Whether I am building hardened engineering systems, or discussing cooking methods, or discussing sensitive health concerns, or navigating complex psychological and interpersonal issues, the model will inevitably have to make some assumptions about context I haven’t provided. I want to know that those assumptions are grounded in reality.
For what it’s worth, a slack-line over a river in front of a medieval town is too anachronistic to be interesting, let alone the idea of an old man riding a bicycle well enough over a slack-line. That is output that was not grounded in a solid world model, regardless of how “creative” it was.
Well, if Rene Magritte or some similar artist produces a man riding a bicycle over a tightrope, he's being because he knows what people expect from "a man riding a bicycle over a river" but I think the machine doesn't know the normal expectations and so it's not being creative, just failing. A splatter sheet of an industrial painting operation may look like a Jackson Pollock print. The hired painters might even notice this after their shift. But if the process that produces this is just painting tractors, it's not creative either.
I think the point is that language is compressed. There's a lot conveyed in very little. Yes, it is ambiguous, but that's exactly the feature that makes natural language useful. It's also why it is so much easier to speak with your friends than it is with some random person in your town, you've learned how to compress and decompress each other's language better.

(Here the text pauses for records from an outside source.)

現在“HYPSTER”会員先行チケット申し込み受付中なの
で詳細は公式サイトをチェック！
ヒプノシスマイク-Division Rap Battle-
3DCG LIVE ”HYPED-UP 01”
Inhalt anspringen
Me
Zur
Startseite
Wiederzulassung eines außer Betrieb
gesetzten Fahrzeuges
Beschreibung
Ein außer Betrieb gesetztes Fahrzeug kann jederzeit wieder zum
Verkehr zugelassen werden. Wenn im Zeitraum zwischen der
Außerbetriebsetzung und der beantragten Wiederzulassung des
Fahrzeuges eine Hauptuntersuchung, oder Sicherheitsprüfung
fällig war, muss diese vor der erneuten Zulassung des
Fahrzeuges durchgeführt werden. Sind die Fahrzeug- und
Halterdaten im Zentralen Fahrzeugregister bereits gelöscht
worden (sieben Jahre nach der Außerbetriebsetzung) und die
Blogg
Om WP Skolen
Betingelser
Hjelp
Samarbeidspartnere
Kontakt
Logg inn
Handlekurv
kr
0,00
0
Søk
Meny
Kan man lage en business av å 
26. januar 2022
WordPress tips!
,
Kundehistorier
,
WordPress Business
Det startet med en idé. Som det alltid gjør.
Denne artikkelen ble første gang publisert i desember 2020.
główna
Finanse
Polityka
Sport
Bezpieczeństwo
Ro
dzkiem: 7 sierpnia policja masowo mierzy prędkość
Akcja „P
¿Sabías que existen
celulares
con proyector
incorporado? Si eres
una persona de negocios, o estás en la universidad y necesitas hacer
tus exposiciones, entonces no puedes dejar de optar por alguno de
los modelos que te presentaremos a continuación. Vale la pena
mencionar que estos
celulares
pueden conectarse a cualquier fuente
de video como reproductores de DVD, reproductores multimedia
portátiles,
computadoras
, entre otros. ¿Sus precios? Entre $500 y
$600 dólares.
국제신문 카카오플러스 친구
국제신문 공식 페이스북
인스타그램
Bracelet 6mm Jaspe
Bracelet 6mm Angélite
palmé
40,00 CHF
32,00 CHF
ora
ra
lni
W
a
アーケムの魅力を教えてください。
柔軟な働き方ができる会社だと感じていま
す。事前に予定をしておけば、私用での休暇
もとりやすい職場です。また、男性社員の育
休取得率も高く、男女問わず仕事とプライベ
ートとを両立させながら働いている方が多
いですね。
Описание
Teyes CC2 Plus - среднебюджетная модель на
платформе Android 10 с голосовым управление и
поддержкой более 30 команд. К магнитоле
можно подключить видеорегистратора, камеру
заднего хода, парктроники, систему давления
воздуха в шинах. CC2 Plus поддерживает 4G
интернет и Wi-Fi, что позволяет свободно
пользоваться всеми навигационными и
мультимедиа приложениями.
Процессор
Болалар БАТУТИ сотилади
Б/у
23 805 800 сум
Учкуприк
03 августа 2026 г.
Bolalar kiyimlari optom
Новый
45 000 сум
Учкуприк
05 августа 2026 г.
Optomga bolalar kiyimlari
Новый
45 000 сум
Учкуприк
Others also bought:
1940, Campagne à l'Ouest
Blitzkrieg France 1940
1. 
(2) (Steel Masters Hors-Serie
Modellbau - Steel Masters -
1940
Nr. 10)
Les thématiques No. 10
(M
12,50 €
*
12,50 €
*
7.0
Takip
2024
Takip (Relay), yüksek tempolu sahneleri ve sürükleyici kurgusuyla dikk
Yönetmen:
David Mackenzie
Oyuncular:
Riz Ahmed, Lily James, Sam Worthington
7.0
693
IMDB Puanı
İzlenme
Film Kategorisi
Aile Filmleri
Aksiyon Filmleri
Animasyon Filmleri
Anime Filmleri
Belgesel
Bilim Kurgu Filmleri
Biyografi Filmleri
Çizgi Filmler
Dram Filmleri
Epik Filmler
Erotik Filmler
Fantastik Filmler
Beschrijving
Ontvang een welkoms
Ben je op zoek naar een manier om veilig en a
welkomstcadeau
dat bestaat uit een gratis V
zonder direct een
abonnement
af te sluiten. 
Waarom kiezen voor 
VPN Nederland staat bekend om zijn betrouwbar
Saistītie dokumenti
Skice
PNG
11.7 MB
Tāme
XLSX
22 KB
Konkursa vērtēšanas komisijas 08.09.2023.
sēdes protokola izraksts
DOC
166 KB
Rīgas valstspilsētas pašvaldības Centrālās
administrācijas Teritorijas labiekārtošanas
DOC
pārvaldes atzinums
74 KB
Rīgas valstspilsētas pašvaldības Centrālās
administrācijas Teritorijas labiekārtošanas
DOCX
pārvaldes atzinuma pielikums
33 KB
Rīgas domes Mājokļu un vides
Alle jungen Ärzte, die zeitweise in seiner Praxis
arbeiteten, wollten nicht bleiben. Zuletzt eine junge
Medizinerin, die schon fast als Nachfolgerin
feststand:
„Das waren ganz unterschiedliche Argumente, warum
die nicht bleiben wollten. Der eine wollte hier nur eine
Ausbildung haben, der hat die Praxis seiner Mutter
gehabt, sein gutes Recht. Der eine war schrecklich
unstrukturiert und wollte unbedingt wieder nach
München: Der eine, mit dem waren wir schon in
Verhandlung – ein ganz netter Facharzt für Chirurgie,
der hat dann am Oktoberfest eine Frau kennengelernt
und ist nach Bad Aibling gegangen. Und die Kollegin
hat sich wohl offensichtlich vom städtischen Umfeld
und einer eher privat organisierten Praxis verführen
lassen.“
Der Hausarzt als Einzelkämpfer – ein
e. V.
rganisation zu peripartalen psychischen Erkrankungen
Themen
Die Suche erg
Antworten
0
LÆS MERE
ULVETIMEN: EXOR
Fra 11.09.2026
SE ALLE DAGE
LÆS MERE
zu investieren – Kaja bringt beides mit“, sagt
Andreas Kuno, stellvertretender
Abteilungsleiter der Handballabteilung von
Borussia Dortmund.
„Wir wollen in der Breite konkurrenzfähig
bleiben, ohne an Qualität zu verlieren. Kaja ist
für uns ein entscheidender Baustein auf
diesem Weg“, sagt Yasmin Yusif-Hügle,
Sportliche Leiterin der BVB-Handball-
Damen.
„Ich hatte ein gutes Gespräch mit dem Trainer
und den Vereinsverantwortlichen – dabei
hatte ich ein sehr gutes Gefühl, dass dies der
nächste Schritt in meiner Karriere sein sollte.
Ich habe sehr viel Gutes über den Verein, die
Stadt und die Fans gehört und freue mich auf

But that's also why we invented formal languages like math and programming. Because there's a lot of times where we don't want ambiguity. Law is basically mankind's greatest attempt at making natural language unambiguous and it doesn't take a genius to realize that that's a shitshow and never going to happen. At the end of the day, to make natural language even relatively low in ambiguity requires a metric fuck ton more words than it would take to express via a formal language (which are also overly pedantic and verbose)
So the problem is that the AI doesn't share those expected decompression strategies. Sure, many humans won't either, but developing a shared language is essential for properly communicating with others. We've all worked with someone who feels like they're speaking a different language. It's exhausting, right?
Reminds me of that dad teaching their kids programming by preparing a PB sandwich [^0].
Solvers are generally really good at bending your rules, but in a context where you want that. An outlaw rule-bending maniac is not what I want from a helpful agent.
[^0]: https://www.youtube.com/watch?v=mrmqRoRDrFg